# RECAP on YAM

End-to-end documentation for our **RECAP** (RL with Experience and
Corrections via Advantage-conditioned Policies) implementation on YAM
bimanual arms. RECAP is the offline RL algorithm in **pi0.6**
([π★₀.₆: a VLA That Learns From Experience](https://arxiv.org/abs/2511.14759),
Physical Intelligence et al.).

This site documents the *full pipeline we actually run* on real hardware:

- **Data collection** in [`limb`](https://github.com/TToTMooN/limb) — DAgger
  sessions with a three-state phase machine (AUTONOMOUS / PAUSED /
  CORRECTING) and operator-driven episode lifecycle.
- **Data conversion** via `limb convert-lerobot --pistar` — produces a
  LeRobot v3.0 dataset with the five RECAP columns
  (`intervention`, `reward`, `reward_label`, `value_label`, `adv_ind`).
- **Training** in [pistar](https://github.com/ybpy/pistar) (JAX) — six
  stages from SFT through full RECAP, with **15 patches** we wrote on
  top of upstream pistar to make Stages 4 + 5 (VLM value model + VLM
  advantage labeling) actually runnable.
- **Evaluation** through `openpi/scripts/serve_policy.py` and limb's
  `OpenPIClient` — the trained pi0.6 checkpoint serves through the
  standard openpi wire protocol with no limb-side changes.

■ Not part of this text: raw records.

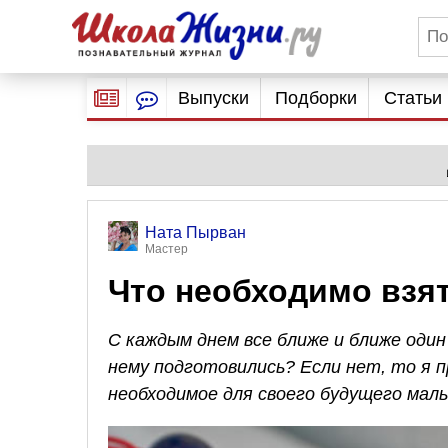
Выпуски
Подборки
Статьи
Ната Пырван
Мастер
Что необходимо взят
С каждым днем все ближе и ближе один
нему подготовились? Если нет, то я п
необходимое для своего будущего мал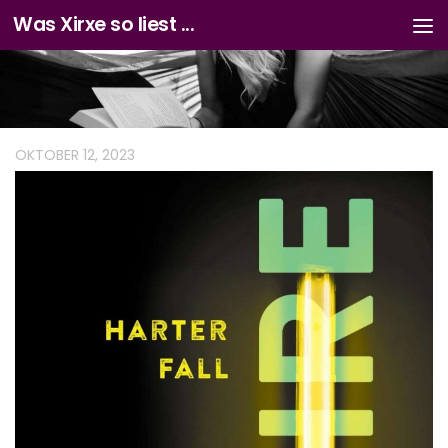
Was Xirxe so liest ...
Zum Inhalt springen
OKTOBER 12, 2023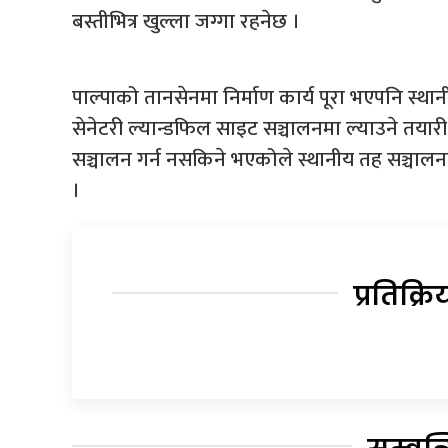
बस्तीभित्र खुल्ला जग्गा रहनेछ ।
पाल्पाको तानसेनमा निर्माण कार्य पूरा भएपनि 
सेनेटरी ल्यान्डफिल साइट सञ्चालनमा ल्याउने तय
सञ्चालन गर्न नसकिने भएकोले स्थानीय तह सञ्च
।
प्रतिक्रि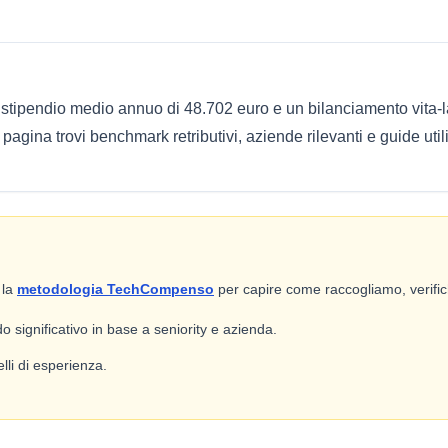
 stipendio medio annuo di 48.702 euro e un bilanciamento vita-l
gina trovi benchmark retributivi, aziende rilevanti e guide utili
 la
metodologia TechCompenso
per capire come raccogliamo, verifich
 significativo in base a seniority e azienda.
lli di esperienza.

For the algorithm itself read the [pi★0.6 paper](https://arxiv.org/abs/2511.14759).
For the reference RECAP pipeline structure see the
[RLinf RECAP page](https://rlinf.readthedocs.io/en/latest/rst_source/examples/embodied/recap.html);
RLinf is sim-only (LIBERO), while this site documents a real-robot
implementation.

## Quick-start path

The shortest path from a fresh checkout to a working pi0.6 checkpoint on
YAM. Each link goes to a dedicated page with full commands.

```{toctree}
:maxdepth: 1
:caption: Pipeline stages

overview
setup
stage0_collection
stage1_conversion
stage2_sft
stage3_lora
stage4_value
stage5_advantage
stage6_recap
evaluation
```

```{toctree}
:maxdepth: 1
:caption: Reference

patches
```

## What's adapted from where

| Component                  | Origin                              | Adaptation for YAM |
|----------------------------|-------------------------------------|--------------------|
| Algorithm                  | pi0.6 / RECAP paper                 | unchanged                                                                                              |
| Code base                  | [ybpy/pistar](https://github.com/ybpy/pistar) (JAX fork of openpi) | added YAM `TrainConfig`s, Aloha-data adv_ind passthrough, 13 upstream-bug patches                |
| Collection stack           | [limb](https://github.com/TToTMooN/limb) (YAM control)            | added DAgger session lifecycle, 6 pistar-shaped converter helpers, `--pistar` / `--pistar-demo` flags |
| Policy serving             | [openpi `serve_policy.py`](https://github.com/Physical-Intelligence/openpi) | unchanged — pi0.6 checkpoints serve through it natively (no CFG-sampler shim needed)              |
| VLM value model checkpoint | [ybpy/vlm_ckpt](https://huggingface.co/ybpy/vlm_ckpt) (HF) / Google Drive | unchanged                                                                                              |

## Why pistar, not RLinf

Both pistar and RLinf implement pi0.6 / RECAP and use the same value
model (SigLIP-So400m + Gemma3-270M + 201-bin C51 head over `[-1, 0]`).
The difference is the labeling pipeline and the validation regime:

| Dimension                     | RLinf                  | pistar                                         |
|-------------------------------|------------------------|------------------------------------------------|
| Backend                       | PyTorch                | **JAX**                                        |
| Relation to openpi            | vendors openpi         | **fork of openpi**                             |
| Validation                    | LIBERO simulation only | **real robot** (SO-101, AgileX PiPER)           |
| Advantage labeling            | quantile from value model with no auxiliary labels | **VLM-based** `value_label` / `reward_label` (per-frame supervision) |
| Conditioning at serving       | CFG sampler required   | **`adv_ind` is just a tokenizer input** — vanilla `serve_policy.py` works                                  |

For real-robot YAM the pistar path is a closer fit. It is also
upstream-broken on `main` for Stages 4 + 5; we made them work with 15
targeted patches documented on [the patches page](patches.md).